- **EXERCISE DETAILS**
Take nothing but the lines from the one with "자들과의 의견과 대화를 나누고자 이번 회의를 개최" through the one with "lämmetä, mikä on" in the entries below, both ends kept, and return them exactly with pictures left out.

(Transcribed page contents)
=== Section Start ===
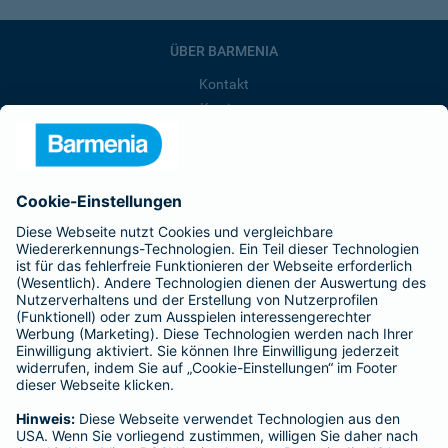
ÜBER BARMENIA
Kontakt
Karriere
Presse
Unternehmen
Anfahrt
Affiliate-Partner werden
Barmenia ist Teil der BarmeniaGothaer
BELIEBTE SEITEN
Kranken-Zusatzversicherung
Tierversicherungen
Haftpflichtversicherung
Hausratversicherung
SERVICE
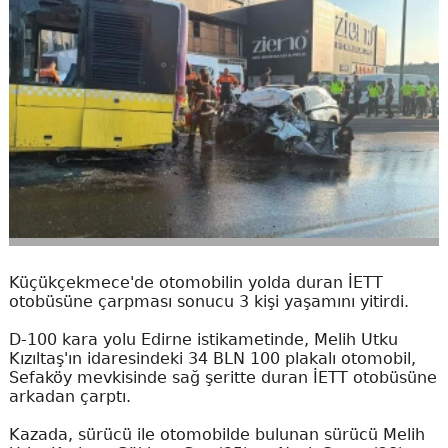
Küçükçekmece'de otomobilin yolda duran İETT
otobüsüne çarpması sonucu 3 kişi yaşamını yitirdi.
D-100 kara yolu Edirne istikametinde, Melih Utku
Kızıltaş'ın idaresindeki 34 BLN 100 plakalı otomobil,
Sefaköy mevkisinde sağ şeritte duran İETT otobüsüne
arkadan çarptı.
Kazada, sürücü ile otomobilde bulunan sürücü Melih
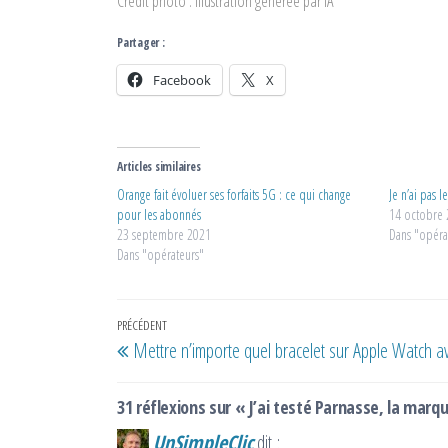
Crédit photo : Illustration générée par IA
Partager :
Facebook
X
Articles similaires
Orange fait évoluer ses forfaits 5G : ce qui change
Je n’ai pas 
pour les abonnés
14 octobre
23 septembre 2021
Dans "opéra
Dans "opérateurs"
Navigation
Article
PRÉCÉDENT
Mettre n’importe quel bracelet sur Apple Watch a
de
précédent
l’article
31 réflexions sur « J’ai testé Parnasse, la marq
UnSimpleClic
dit :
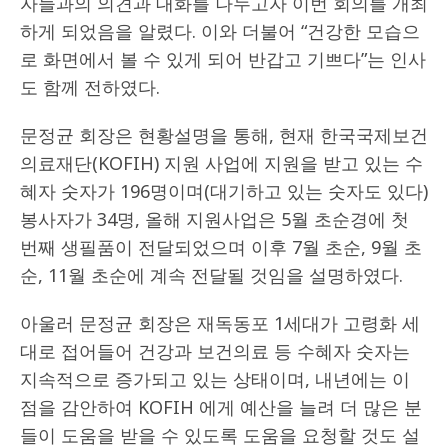
자들과의 의견과 대화를 나누고자 이번 회의를 개최
하게 되었음을 알렸다. 이와 더불어 “건강한 모습으
로 화면에서 볼 수 있게 되어 반갑고 기쁘다”는 인사
도 함께 전하였다.
문정균 회장은 현황설명을 통해, 현재 한국국제보건
의료재단(KOFIH) 지원 사업에 지원을 받고 있는 수
혜자 숫자가 196명이며(대기하고 있는 숫자도 있다)
봉사자가 34명, 올해 지원사업은 5월 초순경에 첫
번째 생필품이 전달되었으며 이후 7월 초순, 9월 초
순, 11월 초순에 계속 전달될 것임을 설명하였다.
아울러 문정균 회장은 재독동포 1세대가 고령화 세
대로 접어들어 건강과 보건의료 등 수혜자 숫자는
지속적으로 증가되고 있는 상태이며, 내년에는 이
점을 감안하여 KOFIH 에게 예산을 늘려 더 많은 분
들이 도움을 받을 수 있도록 도움을 요청할 것도 설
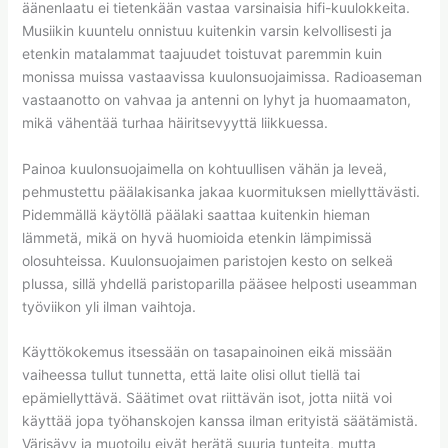
äänenlaatu ei tietenkään vastaa varsinaisia hifi-kuulokkeita.
Musiikin kuuntelu onnistuu kuitenkin varsin kelvollisesti ja
etenkin matalammat taajuudet toistuvat paremmin kuin
monissa muissa vastaavissa kuulonsuojaimissa. Radioaseman
vastaanotto on vahvaa ja antenni on lyhyt ja huomaamaton,
mikä vähentää turhaa häiritsevyyttä liikkuessa.
Painoa kuulonsuojaimella on kohtuullisen vähän ja leveä,
pehmustettu päälakisanka jakaa kuormituksen miellyttävästi.
Pidemmällä käytöllä päälaki saattaa kuitenkin hieman
lämmetä, mikä on hyvä huomioida etenkin lämpimissä
olosuhteissa. Kuulonsuojaimen paristojen kesto on selkeä
plussa, sillä yhdellä paristoparilla pääsee helposti useamman
työviikon yli ilman vaihtoja.
Käyttökokemus itsessään on tasapainoinen eikä missään
vaiheessa tullut tunnetta, että laite olisi ollut tiellä tai
epämiellyttävä. Säätimet ovat riittävän isot, jotta niitä voi
käyttää jopa työhanskojen kanssa ilman erityistä säätämistä.
Värisävy ja muotoilu eivät herätä suuria tunteita, mutta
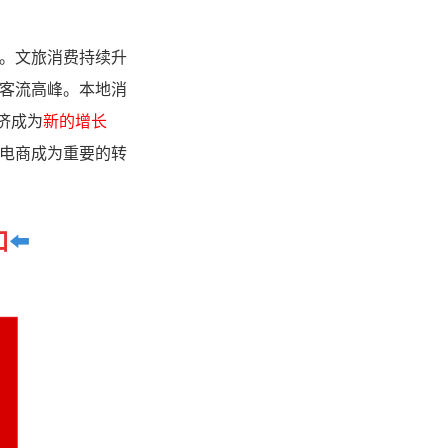
。文旅消费持续升
客流高峰。本地消
济成为
新的增长
电商成为重要的转
口
⬅️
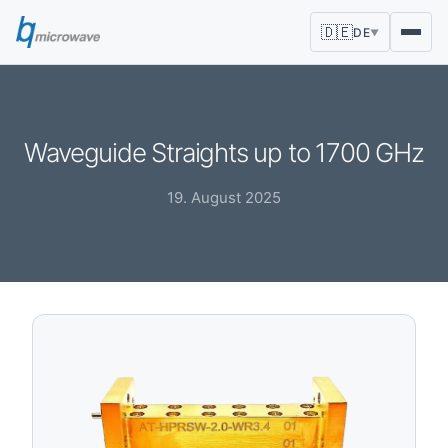
🇩🇪
DE
▼
Waveguide Straights up to 1700 GHz
19. August 2025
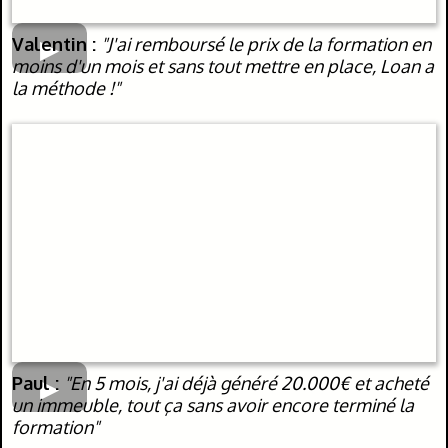
Valentin :
"J'ai remboursé le prix de la formation en
moins d'un mois et sans tout mettre en place, Loan a
la méthode !"
Paul :
"En 5 mois, j'ai déjà généré 20.000€ et acheté
un immeuble, tout ça sans avoir encore terminé la
formation"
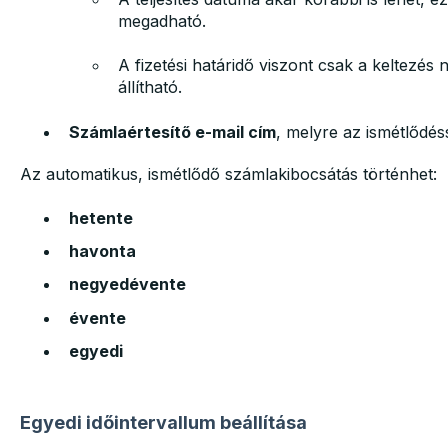
megadható.
A fizetési határidő viszont csak a keltezés
állítható.
Számlaértesítő e-mail cím
, melyre az ismétlődés
Az automatikus, ismétlődő számlakibocsátás történhet:
hetente
havonta
negyedévente
évente
egyedi
Egyedi időintervallum beállítása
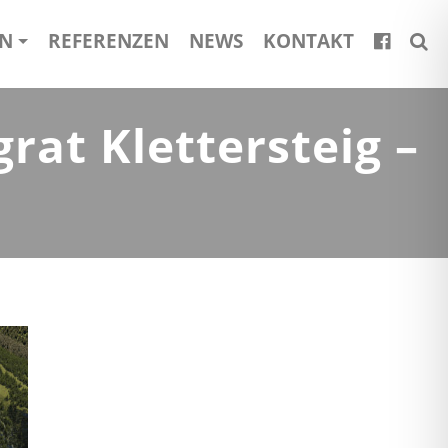
EN
REFERENZEN
NEWS
KONTAKT
at Klettersteig –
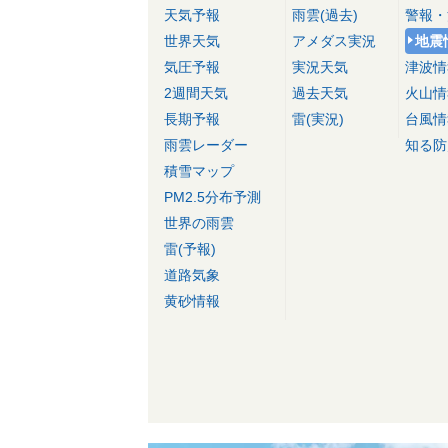
天気予報
雨雲(過去)
警報・
世界天気
アメダス実況
地震
気圧予報
実況天気
津波情
2週間天気
過去天気
火山情
長期予報
雷(実況)
台風情
雨雲レーダー
知る防
積雪マップ
PM2.5分布予測
世界の雨雲
雷(予報)
道路気象
黄砂情報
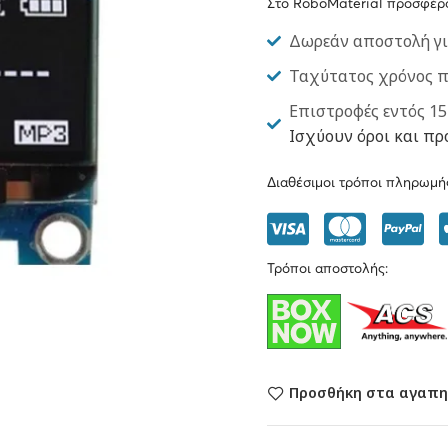
Στο RoboMaterial προσφέρ
Δωρεάν αποστολή γι
Ταχύτατος χρόνος 
Επιστροφές εντός 15
Ισχύουν όροι και πρ
Διαθέσιμοι τρόποι πληρωμή
Τρόποι αποστολής:
Προσθήκη στα αγαπη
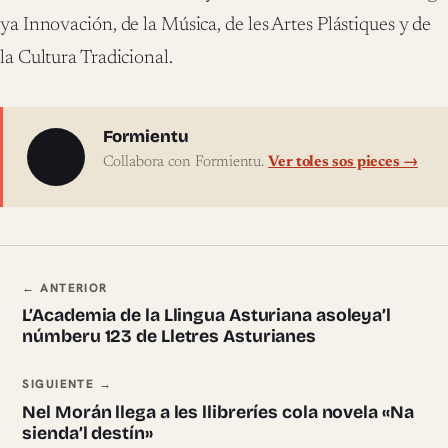
ya Innovación, de la Música, de les Artes Plástiques y de
la Cultura Tradicional.
Sobre l'autor
Formientu
Collabora con Formientu.
Ver toles sos pieces →
Navegación ente pieces
← ANTERIOR
L’Academia de la Llingua Asturiana asoleya’l
númberu 123 de Lletres Asturianes
SIGUIENTE →
Nel Morán llega a les llibreríes cola novela «Na
sienda’l destín»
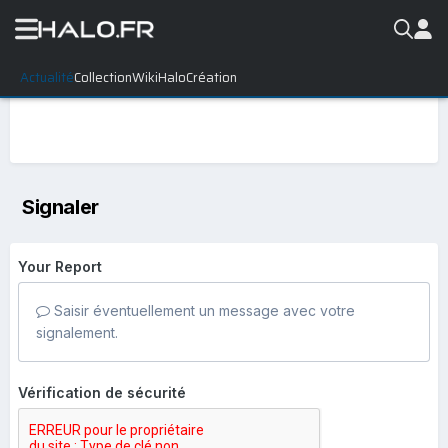
Actualité
Collection
WikiHalo
Création
Signaler
Your Report
Saisir éventuellement un message avec votre
signalement.
Vérification de sécurité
=== Section End ===
- **RESULT OF THE TASK**
자들과의 의견과 대화를 나누고자 이번 회의를 개최
하게 되었음을 알렸다. 이와 더불어 “건강한 모습으
로 화면에서 볼 수 있게 되어 반갑고 기쁘다”는 인사
도 함께 전하였다.
문정균 회장은 현황설명을 통해, 현재 한국국제보건
의료재단(KOFIH) 지원 사업에 지원을 받고 있는 수
혜자 숫자가 196명이며(대기하고 있는 숫자도 있다)
봉사자가 34명, 올해 지원사업은 5월 초순경에 첫
번째 생필품이 전달되었으며 이후 7월 초순, 9월 초
순, 11월 초순에 계속 전달될 것임을 설명하였다.
아울러 문정균 회장은 재독동포 1세대가 고령화 세
대로 접어들어 건강과 보건의료 등 수혜자 숫자는
지속적으로 증가되고 있는 상태이며, 내년에는 이
점을 감안하여 KOFIH 에게 예산을 늘려 더 많은 분
들이 도움을 받을 수 있도록 도움을 요청할 것도 설
äänenlaatu ei tietenkään vastaa varsinaisia hifi-kuulokkeita.
Musiikin kuuntelu onnistuu kuitenkin varsin kelvollisesti ja
etenkin matalammat taajuudet toistuvat paremmin kuin
monissa muissa vastaavissa kuulonsuojaimissa. Radioaseman
vastaanotto on vahvaa ja antenni on lyhyt ja huomaamaton,
mikä vähentää turhaa häiritsevyyttä liikkuessa.
Painoa kuulonsuojaimella on kohtuullisen vähän ja leveä,
pehmustettu päälakisanka jakaa kuormituksen miellyttävästi.
Pidemmällä käytöllä päälaki saattaa kuitenkin hieman
lämmetä, mikä on hyvä huomioida etenkin lämpimissä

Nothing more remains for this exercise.